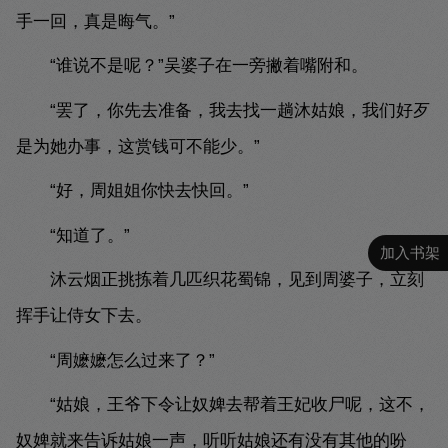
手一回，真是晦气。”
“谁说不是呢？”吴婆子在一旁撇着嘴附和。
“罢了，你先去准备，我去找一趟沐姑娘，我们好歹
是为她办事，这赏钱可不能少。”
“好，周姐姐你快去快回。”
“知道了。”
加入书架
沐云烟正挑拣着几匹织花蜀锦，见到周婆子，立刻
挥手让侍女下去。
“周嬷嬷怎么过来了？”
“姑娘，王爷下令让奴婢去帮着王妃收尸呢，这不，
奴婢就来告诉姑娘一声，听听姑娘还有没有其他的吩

-=-=-

Brief: With the images left out, set down every entry exactly.

Final answer:
手一回，真是晦气。”
“谁说不是呢？”吴婆子在一旁撇着嘴附和。
“罢了，你先去准备，我去找一趟沐姑娘，我们好歹
是为她办事，这赏钱可不能少。”
“好，周姐姐你快去快回。”
“知道了。”
加入书架
沐云烟正挑拣着几匹织花蜀锦，见到周婆子，立刻
挥手让侍女下去。
“周嬷嬷怎么过来了？”
“姑娘，王爷下令让奴婢去帮着王妃收尸呢，这不，
奴婢就来告诉姑娘一声，听听姑娘还有没有其他的吩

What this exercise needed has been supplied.